Whether he has struck precisely the right military balance, nobody can say with certainty. But our hunch is that the military effect of these transactions may be of less importance than their psychological and diplomatic effect. And this brings us to the question of whether the timing was right. The announcement of a wholly new sort of American arms sale to Egypt and Saudi Arabia, coupled with sales to Israel that were considerably below that country's requests, was bound to unhinge the Israelis at a particularly delicate moment. Israel and its supporters in this country had already sensed what seemed to them to be a sharp swing in American public opinion - and in the sentiment of American policymakers - in the general direction of President Sadat.
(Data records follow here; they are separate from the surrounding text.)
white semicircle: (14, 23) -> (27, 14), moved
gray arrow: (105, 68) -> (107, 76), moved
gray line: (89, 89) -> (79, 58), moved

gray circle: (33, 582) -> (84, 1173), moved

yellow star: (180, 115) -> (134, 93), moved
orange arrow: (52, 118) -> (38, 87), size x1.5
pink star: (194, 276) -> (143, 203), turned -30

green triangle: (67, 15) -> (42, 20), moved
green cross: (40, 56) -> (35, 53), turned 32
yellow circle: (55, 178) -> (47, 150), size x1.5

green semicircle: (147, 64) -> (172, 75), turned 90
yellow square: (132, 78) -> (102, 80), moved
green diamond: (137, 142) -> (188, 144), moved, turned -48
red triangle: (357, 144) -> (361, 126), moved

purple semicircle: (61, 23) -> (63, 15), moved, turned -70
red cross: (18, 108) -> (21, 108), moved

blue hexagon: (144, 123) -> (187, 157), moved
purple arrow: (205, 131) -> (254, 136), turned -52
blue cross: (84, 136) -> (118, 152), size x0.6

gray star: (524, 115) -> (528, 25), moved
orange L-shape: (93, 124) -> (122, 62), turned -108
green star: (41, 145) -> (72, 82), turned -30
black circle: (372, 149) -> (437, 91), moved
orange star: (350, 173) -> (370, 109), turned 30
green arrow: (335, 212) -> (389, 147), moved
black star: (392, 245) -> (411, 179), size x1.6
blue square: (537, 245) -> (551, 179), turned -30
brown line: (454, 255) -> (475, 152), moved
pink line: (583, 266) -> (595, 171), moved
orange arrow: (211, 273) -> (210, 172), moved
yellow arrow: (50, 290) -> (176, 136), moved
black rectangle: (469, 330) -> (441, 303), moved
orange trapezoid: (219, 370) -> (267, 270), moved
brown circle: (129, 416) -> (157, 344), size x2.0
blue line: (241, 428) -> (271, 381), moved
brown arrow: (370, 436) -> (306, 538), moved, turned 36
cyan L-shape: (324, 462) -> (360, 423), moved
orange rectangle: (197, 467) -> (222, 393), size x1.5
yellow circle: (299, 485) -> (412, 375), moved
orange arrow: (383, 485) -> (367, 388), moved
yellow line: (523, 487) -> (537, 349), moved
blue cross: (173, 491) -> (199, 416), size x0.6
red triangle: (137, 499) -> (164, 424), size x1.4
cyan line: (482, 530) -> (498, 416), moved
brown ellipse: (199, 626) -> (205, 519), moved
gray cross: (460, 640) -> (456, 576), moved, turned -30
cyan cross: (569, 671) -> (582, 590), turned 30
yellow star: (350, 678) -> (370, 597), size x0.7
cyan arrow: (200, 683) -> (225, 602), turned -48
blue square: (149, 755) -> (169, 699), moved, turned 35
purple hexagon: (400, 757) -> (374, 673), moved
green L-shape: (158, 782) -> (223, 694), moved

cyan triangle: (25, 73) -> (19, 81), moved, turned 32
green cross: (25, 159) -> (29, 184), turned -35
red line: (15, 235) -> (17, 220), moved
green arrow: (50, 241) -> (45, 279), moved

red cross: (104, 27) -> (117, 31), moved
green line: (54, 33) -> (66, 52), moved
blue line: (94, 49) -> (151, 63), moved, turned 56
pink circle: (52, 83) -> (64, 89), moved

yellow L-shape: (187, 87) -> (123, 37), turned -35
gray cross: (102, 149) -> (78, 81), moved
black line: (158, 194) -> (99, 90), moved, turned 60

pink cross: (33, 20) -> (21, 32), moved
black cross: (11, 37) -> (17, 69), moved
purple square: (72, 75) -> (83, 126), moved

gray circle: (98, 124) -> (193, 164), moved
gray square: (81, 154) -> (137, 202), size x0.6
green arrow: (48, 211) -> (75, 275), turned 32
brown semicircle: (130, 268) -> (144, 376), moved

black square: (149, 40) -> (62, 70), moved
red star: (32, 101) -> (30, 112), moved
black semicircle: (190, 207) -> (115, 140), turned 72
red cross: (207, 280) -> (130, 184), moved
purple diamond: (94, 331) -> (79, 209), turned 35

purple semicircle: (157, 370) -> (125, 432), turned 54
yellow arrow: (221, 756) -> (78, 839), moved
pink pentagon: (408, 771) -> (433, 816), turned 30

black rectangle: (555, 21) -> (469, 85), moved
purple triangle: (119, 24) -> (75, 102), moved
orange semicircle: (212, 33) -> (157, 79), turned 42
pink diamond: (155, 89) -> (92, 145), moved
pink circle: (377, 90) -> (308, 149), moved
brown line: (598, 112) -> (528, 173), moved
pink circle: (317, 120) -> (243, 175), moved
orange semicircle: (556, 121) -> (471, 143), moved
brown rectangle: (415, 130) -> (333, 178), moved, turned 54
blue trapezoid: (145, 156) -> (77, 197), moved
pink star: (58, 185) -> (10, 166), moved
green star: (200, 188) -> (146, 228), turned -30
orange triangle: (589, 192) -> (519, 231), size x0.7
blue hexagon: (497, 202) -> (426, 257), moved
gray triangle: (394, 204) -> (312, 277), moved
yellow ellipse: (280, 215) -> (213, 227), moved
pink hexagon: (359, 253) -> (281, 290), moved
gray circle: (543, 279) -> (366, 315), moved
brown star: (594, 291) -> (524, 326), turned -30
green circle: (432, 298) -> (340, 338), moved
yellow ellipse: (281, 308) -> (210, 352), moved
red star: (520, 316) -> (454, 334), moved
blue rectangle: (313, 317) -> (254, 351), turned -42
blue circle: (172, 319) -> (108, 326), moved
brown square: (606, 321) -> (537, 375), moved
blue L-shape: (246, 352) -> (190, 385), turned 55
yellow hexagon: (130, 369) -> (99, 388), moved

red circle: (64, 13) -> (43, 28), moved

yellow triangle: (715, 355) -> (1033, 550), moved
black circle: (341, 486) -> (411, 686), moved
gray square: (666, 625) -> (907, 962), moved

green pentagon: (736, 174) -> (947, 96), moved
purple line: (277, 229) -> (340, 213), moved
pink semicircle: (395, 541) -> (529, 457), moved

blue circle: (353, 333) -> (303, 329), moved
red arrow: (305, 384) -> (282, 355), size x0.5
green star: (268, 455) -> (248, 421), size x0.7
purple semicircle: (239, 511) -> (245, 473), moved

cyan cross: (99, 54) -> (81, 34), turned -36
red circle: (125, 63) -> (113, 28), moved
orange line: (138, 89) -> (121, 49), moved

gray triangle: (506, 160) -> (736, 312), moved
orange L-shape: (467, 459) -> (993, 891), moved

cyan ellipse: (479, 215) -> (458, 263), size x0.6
For that reason it might have been more sensible to delay all three sales until there was more evidence that the negotiating process set in motion at Jerusalem had been gotten more firmly back on the track. Instead, the arms sales have given symbolic confirmation to Israel's worst fears. Perhaps the United States can find ways, in the conduct of its mediator's role, to express more forcefully its continuing sensitivity to Israel's fundamental security needs - that might help. But the only real antidote to all of the recent rancor and suspicion, on all sides, in our view, would be a speedy return to the hard business of negotiating the principles, and ultimately the terms, of a Mideast settlement.